Скрипки попиликали и затихли, вступила флейта, и за нею – мягкой волной полился голос певицы. И музыканты последовали за голосом, в райские кущи, по одному вступая на этот путь – сперва флейты, а потом и те, что как огромные скрипки. Ах да, виола да гамбо…
Лупа взяла самую высокую, леденяще-звонкую ноту – и порочный херувим Лопухин прижал к накрашенному глазу платок, а собака – вскочила разом на четыре ноги, в охотничью стойку.
– Флора, фу! – Бюрен дернул поводок, но было поздно.
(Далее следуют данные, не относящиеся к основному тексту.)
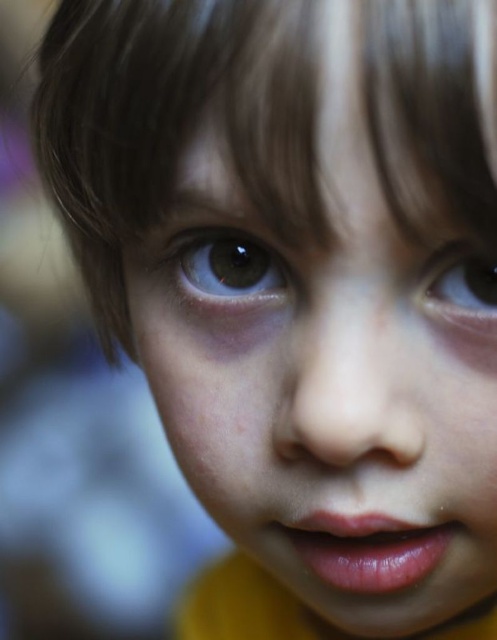 You are a photographer adjusting the focus on a camera. You notice two brown glossy eyes in the viewfinder. The child has a brown glossy eye at center and a brown glossy eye at upper right. Which eye should you focus on to ensure the closest one to the camera is sharp?

The brown glossy eye at center is closer to the camera than the brown glossy eye at upper right, so you should focus on the brown glossy eye at center to ensure it is sharp.

In the scene shown: You are a photographer adjusting the focus on a camera. The subject is a child with a brown glossy eye at center. To ensure the eye is in focus, where should you adjust the focus point on the camera screen? Please provide coordinates in the format of x,y between 0 and 1.

The brown glossy eye at center is located at coordinates point (229, 268), so you should adjust the focus point to (229, 268) to ensure it is in focus. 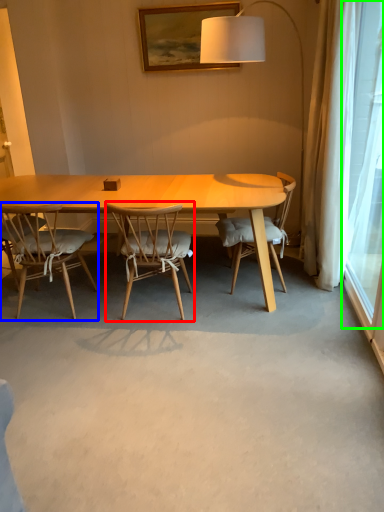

Собака завыла, вплетая свой голос – в арию, в рыдание флейт, прибавляя себя – к путешествию в райский сад. Вой не заглушал пение совсем, скорее – добавлял новые ноты. Это была неожиданная поддержка.
Левенвольд закрыл лицо ладонями, пряча улыбку, Бюрен и Остерман, переглядываясь, хохотали – наконец-то эти вечные соперники в политике нашли общую звезду – на музыкальном небосклоне.
– Это нарочно! – Нати Лопухина вскочила, топнула ножкой, схватила мужа чуть ли не за шиворот и потянула на выход. – Над нами смеются! Это дурная шутка, пойдемте, друг мой, – из дома, где не помнят о приличиях…
Бедняга князь прижимал к глазам платок уже от смеха, но позволил супруге себя увлечь – как и всегда, как покорная игрушка. Хозяин дома устремился было за ними, но Бюрен придержал его за край золотого наряда:
– Не стоит, Рене, пусть идут, раз такие дуры… Послушаем дальше – твою приму и мою Флору.
Лупе, впрочем, не показался обидным такой дуэт – она пела и улыбалась, и улыбка звучала в голосе ее, как в утреннем небе трепещет розовый краешек рассвета. Ария кончилась, и певица присела, и поцеловала собаку с длинную морду – слушатели аплодировали им обеим. Потом Лупа отступила за спины оркестра, и вышел вперед уже Прошка-Аницет, с подбитым глазом, кое-как замазанным белилами.